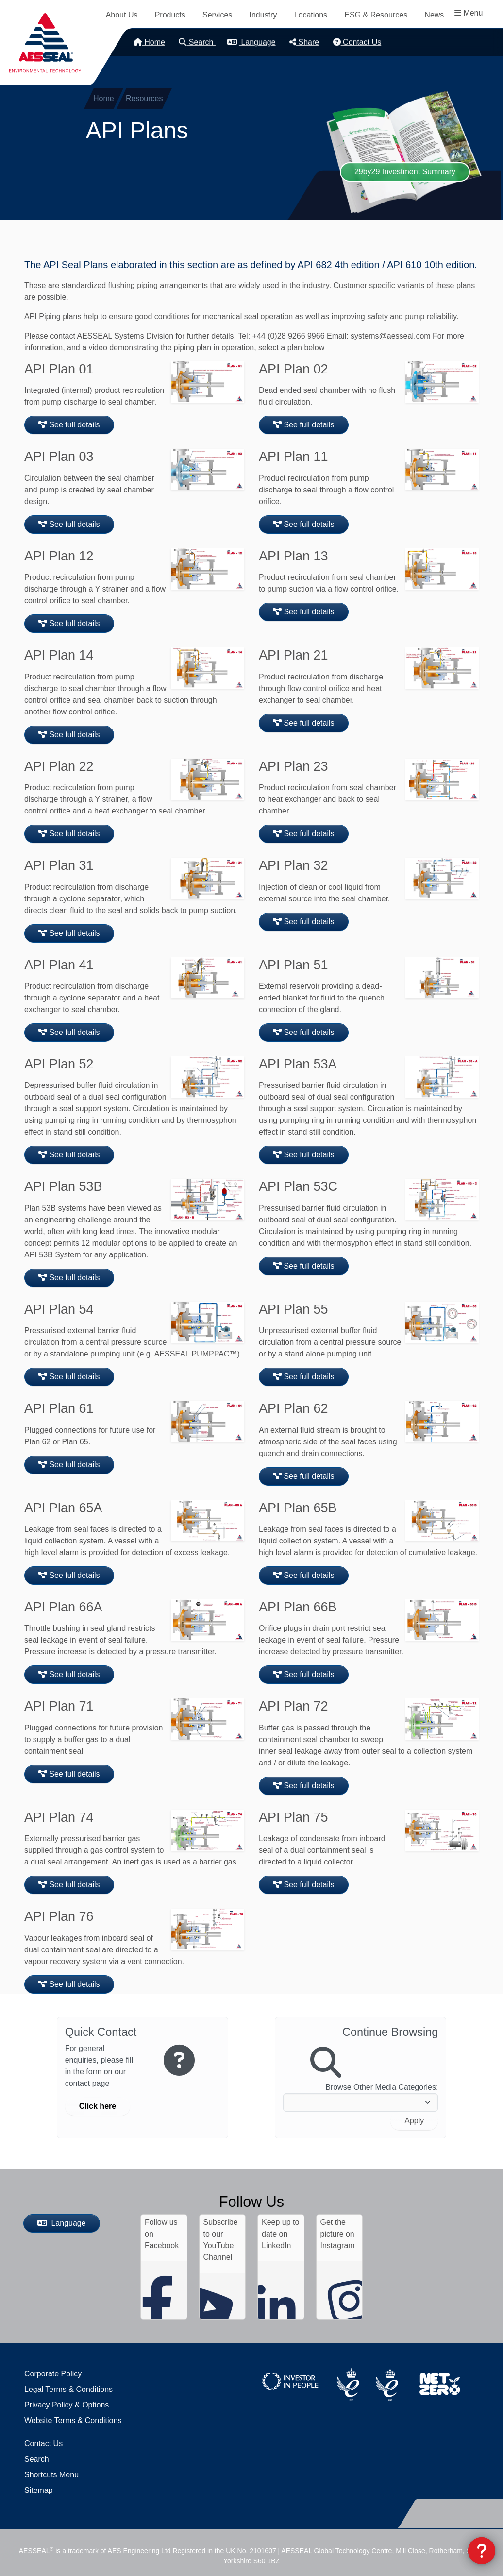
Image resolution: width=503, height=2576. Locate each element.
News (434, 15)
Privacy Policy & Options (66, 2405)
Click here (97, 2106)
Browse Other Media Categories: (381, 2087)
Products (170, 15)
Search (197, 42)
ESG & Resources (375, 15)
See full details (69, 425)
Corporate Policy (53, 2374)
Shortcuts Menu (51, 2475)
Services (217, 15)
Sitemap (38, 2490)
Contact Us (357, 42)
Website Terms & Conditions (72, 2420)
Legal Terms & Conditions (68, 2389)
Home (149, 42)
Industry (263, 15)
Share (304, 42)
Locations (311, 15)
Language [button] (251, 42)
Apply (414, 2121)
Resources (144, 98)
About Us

------------

### [Work item]
Say how many lines in the records contain the string "Policy". No other text is needed.

### [Task result]
2